Automated Data preservation
The correct email archiving service for the financial industry automates data capture based on industry regulations, laws and an enterprise’s data protection policies. Besides increasing productivity, automatic archiving using journaling reduces the scope of human errors in data preservation initiatives. Since this process ingests a copy of all transacted emails in real-time, it is agnostic to what happens to the emails after delivery to the users’ mailboxes. In other words, the financial services institute is assured of a 100% capture of all emails, thus improving compliance confidence, and delivering peace of mind. Related: Building data resiliency for the financial services organizations
Secure from Interference
Enterprises can experience the benefits of a robust security system that protects their critical data by choosing cloud-based email archiving meant for the financial industry. Cloud-native solutions like Vaultastic leverage the shared security model of public clouds like AWS to deliver robust security “OF” the cloud and “IN” the cloud. Security OF the cloud includes all infrastructure elements like compute, storage, network, and more. And security IN the cloud includes security controls deployed at various layers of the stack, including strong encryption, role-based access, WAFs, and many more controls. This multi-layered security makes the solution bulletproof, and the 256-bit encryption makes the data useless even if it gets into a hacker’s hands. Thus, the archived data is immutable, tamper-proof, and highly durable during its stay in the cloud.

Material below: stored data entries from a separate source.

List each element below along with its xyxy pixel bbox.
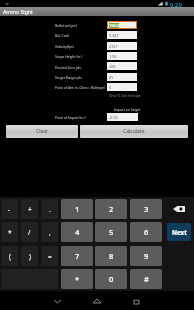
staticText: Impact on Target	[114, 107, 141, 111]
button[interactable]: 8	[95, 246, 127, 266]
button[interactable]: Clear	[6, 125, 78, 138]
staticText: +	[28, 205, 32, 214]
staticText: Next	[172, 228, 187, 236]
staticText: Clear	[36, 128, 49, 135]
button[interactable]: .	[41, 199, 58, 219]
button[interactable]: 5	[95, 222, 127, 242]
button[interactable]: 0.447	[107, 31, 137, 39]
staticText: 1	[75, 204, 80, 214]
button[interactable]: 6	[130, 222, 162, 242]
staticText: 2	[109, 204, 114, 214]
button[interactable]: Backspace	[164, 199, 194, 219]
button[interactable]: 1	[61, 199, 93, 219]
button[interactable]: 4	[61, 222, 93, 242]
button[interactable]: /	[21, 222, 38, 242]
staticText: Velocity(fps)	[55, 44, 74, 48]
button[interactable]: Calculate	[80, 125, 188, 138]
staticText: 2727	[109, 44, 118, 49]
staticText: 25	[109, 75, 114, 80]
staticText: 0	[109, 274, 114, 284]
staticText: #	[144, 274, 149, 284]
button[interactable]: ,	[41, 222, 58, 242]
button[interactable]: 25	[107, 73, 137, 81]
button[interactable]: )	[21, 246, 38, 266]
button[interactable]: 1.55	[107, 52, 137, 60]
staticText: Desired Zero yds.	[55, 65, 82, 69]
button[interactable]: 168.0	[108, 22, 136, 28]
staticText: Scope Height (in.)	[55, 54, 83, 58]
button[interactable]: Recents	[124, 294, 150, 308]
button[interactable]: (	[1, 246, 18, 266]
staticText: Point of Impact (in.)	[55, 115, 86, 119]
button[interactable]: =	[41, 246, 58, 266]
staticText: *	[75, 274, 80, 284]
staticText: Calculate	[123, 128, 145, 135]
button[interactable]: 200	[107, 62, 137, 70]
staticText: Point of Aim in. (Zero = Bullseye)	[55, 85, 105, 89]
button[interactable]: #	[130, 269, 162, 289]
staticText: *	[8, 228, 12, 237]
button[interactable]: *	[61, 269, 93, 289]
button[interactable]: *	[1, 222, 18, 242]
staticText: 0	[109, 85, 112, 90]
staticText: 8	[109, 251, 114, 261]
staticText: -	[8, 205, 11, 214]
button[interactable]: 0	[95, 269, 127, 289]
button[interactable]: 2727	[107, 42, 137, 50]
staticText: 0.447	[109, 33, 119, 38]
button[interactable]: -0.16	[107, 113, 138, 121]
staticText: 9	[144, 251, 149, 261]
staticText: Bullet wt.(grn)	[55, 23, 77, 27]
staticText: (0) or (1) Zero for Scope	[109, 94, 141, 98]
button[interactable]: 2	[95, 199, 127, 219]
staticText: ,	[49, 228, 51, 237]
button[interactable]: Back	[44, 294, 70, 308]
button[interactable]: 0	[107, 83, 137, 91]
button[interactable]: +	[21, 199, 38, 219]
staticText: 4	[75, 227, 80, 237]
staticText: Target Range yds	[55, 75, 82, 79]
button[interactable]: Home	[84, 294, 110, 308]
staticText: 6	[144, 227, 149, 237]
staticText: 168.0	[109, 23, 119, 28]
staticText: (	[9, 252, 11, 261]
staticText: -0.16	[109, 115, 118, 120]
staticText: 200	[109, 64, 116, 69]
staticText: .	[49, 205, 51, 214]
button[interactable]: 7	[61, 246, 93, 266]
staticText: 5	[109, 227, 114, 237]
button[interactable]: 9	[130, 246, 162, 266]
staticText: Ammo Sight	[3, 8, 33, 15]
staticText: /	[28, 228, 31, 237]
button[interactable]: 3	[130, 199, 162, 219]
staticText: 9:29	[170, 1, 182, 8]
staticText: 1.55	[109, 54, 117, 59]
staticText: =	[48, 252, 52, 261]
button[interactable]: -	[1, 199, 18, 219]
staticText: 3	[144, 204, 149, 214]
staticText: 7	[75, 251, 80, 261]
staticText: Bal. Coef.	[55, 33, 70, 37]
staticText: )	[29, 252, 31, 261]
button[interactable]: Next	[167, 223, 191, 241]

Advanced eDiscovery for Quick Access
Time is of the essence during audits conducted by regulatory authorities. Modern data archiving solutions enable immediate access to the indexed data with advanced ediscovery tools. Powerful search tools that can scan the preserved data across any period with complex query formations find relevant results in seconds and minutes rather than hours and weeks, thus saving valuable time. Saving queries for reuse add to the productivity boost. New-age email archiving solutions for the financial industry also support boolean query constructs to help narrow search results to the exact requirement. Responding rapidly to audit queries indicates to the auditors that your data management systems are technically advanced, organized, and in adherence with the regulatory guidelines – adds brownie points for your brand image.
Business Continuity
Imagine that the email system is out of order or inaccessible and business communication has come to a halt. Such downtimes can cost a financial or banking enterprise dearly. Each year, IT downtime costs enterprises a staggering revenue loss of $26.5 billion. Worse still is the loss of reputation. A robust email archiving solution with self-service and in-built disaster recovery can help restore communication operations in minutes. Users can view all their emails using self-service access, continue to respond to earlier emails, and even send out new ones. These email transactions maintain the primary brand and email domain, ensuring no change in how the recipients receive or perceive the communications.